-- Task to carry out --
The answer must consist only of the lines from the line with "Инструмент для поврежденного" to the line with "Produksjon av fiskeyngel fra egg via", both included, exactly as they stand below.
#### Supplied data ####
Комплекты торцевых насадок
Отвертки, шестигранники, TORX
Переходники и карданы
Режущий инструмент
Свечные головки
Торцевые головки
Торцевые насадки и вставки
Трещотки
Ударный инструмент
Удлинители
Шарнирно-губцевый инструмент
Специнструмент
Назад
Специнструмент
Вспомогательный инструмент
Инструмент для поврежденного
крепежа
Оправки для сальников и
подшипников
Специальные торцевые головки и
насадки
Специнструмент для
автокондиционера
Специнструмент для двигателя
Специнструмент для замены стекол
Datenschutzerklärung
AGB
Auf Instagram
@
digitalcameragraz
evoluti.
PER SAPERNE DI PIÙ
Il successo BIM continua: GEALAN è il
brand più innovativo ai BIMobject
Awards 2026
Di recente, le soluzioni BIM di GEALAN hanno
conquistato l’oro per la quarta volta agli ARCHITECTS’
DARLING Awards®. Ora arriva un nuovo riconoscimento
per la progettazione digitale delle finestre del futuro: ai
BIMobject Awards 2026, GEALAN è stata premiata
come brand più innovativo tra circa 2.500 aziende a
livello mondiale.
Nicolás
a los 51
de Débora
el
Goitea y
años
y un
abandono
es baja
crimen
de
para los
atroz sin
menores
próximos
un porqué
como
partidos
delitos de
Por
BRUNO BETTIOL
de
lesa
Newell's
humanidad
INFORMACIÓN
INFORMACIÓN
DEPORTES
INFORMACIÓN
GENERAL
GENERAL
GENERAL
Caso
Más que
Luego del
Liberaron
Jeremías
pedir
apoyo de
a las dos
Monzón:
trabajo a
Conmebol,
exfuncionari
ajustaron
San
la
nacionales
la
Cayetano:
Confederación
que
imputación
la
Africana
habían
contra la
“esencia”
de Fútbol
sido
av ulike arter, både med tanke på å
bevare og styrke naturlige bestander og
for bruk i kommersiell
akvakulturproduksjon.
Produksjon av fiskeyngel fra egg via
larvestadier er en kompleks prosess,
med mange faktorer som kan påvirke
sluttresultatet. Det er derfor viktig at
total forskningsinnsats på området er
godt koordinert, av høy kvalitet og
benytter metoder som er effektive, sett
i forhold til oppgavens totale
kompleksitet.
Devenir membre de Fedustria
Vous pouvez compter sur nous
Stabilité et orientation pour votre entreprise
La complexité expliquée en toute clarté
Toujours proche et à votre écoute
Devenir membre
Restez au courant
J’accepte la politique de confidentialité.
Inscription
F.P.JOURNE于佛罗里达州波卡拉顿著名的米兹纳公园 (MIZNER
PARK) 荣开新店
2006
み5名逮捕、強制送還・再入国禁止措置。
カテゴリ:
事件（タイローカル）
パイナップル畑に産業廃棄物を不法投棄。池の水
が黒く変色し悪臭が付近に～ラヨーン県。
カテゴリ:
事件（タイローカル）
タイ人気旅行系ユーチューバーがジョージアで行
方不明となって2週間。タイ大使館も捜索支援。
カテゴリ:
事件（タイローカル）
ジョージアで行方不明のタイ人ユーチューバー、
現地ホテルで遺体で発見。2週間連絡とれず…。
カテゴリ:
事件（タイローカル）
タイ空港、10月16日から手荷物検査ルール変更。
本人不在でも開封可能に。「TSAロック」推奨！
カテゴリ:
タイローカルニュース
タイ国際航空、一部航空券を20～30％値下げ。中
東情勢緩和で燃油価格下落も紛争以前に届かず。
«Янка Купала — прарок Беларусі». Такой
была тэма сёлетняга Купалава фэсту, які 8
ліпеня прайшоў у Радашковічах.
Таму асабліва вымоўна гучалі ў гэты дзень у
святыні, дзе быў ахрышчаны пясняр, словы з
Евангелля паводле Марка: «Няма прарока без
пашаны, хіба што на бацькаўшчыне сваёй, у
####
#### Supplied data ####
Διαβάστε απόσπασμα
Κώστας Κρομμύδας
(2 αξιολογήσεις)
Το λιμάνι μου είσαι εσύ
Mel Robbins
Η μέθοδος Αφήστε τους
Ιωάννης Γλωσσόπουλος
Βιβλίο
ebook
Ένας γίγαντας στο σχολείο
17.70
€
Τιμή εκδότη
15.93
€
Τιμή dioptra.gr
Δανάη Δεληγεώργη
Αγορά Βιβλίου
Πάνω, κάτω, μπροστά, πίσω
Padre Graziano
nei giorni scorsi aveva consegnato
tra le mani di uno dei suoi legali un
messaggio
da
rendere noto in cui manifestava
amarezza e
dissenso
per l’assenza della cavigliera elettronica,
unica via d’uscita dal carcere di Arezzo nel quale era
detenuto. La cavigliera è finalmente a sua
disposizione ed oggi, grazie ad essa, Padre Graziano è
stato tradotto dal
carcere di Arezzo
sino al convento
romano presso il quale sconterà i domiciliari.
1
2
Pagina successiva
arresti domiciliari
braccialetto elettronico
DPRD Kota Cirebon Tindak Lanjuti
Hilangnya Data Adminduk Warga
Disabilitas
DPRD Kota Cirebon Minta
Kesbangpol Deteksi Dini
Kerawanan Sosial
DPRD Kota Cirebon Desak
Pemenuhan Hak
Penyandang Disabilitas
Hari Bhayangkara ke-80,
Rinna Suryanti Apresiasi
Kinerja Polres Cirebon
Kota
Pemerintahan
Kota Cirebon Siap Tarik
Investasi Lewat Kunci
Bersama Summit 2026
####
-- Answer for this exercise --
Инструмент для поврежденного
крепежа
Оправки для сальников и
подшипников
Специальные торцевые головки и
насадки
Специнструмент для
автокондиционера
Специнструмент для двигателя
Специнструмент для замены стекол
Datenschutzerklärung
AGB
Auf Instagram
@
digitalcameragraz
evoluti.
PER SAPERNE DI PIÙ
Il successo BIM continua: GEALAN è il
brand più innovativo ai BIMobject
Awards 2026
Di recente, le soluzioni BIM di GEALAN hanno
conquistato l’oro per la quarta volta agli ARCHITECTS’
DARLING Awards®. Ora arriva un nuovo riconoscimento
per la progettazione digitale delle finestre del futuro: ai
BIMobject Awards 2026, GEALAN è stata premiata
come brand più innovativo tra circa 2.500 aziende a
livello mondiale.
Nicolás
a los 51
de Débora
el
Goitea y
años
y un
abandono
es baja
crimen
de
para los
atroz sin
menores
próximos
un porqué
como
partidos
delitos de
Por
BRUNO BETTIOL
de
lesa
Newell's
humanidad
INFORMACIÓN
INFORMACIÓN
DEPORTES
INFORMACIÓN
GENERAL
GENERAL
GENERAL
Caso
Más que
Luego del
Liberaron
Jeremías
pedir
apoyo de
a las dos
Monzón:
trabajo a
Conmebol,
exfuncionari
ajustaron
San
la
nacionales
la
Cayetano:
Confederación
que
imputación
la
Africana
habían
contra la
“esencia”
de Fútbol
sido
av ulike arter, både med tanke på å
bevare og styrke naturlige bestander og
for bruk i kommersiell
akvakulturproduksjon.
Produksjon av fiskeyngel fra egg via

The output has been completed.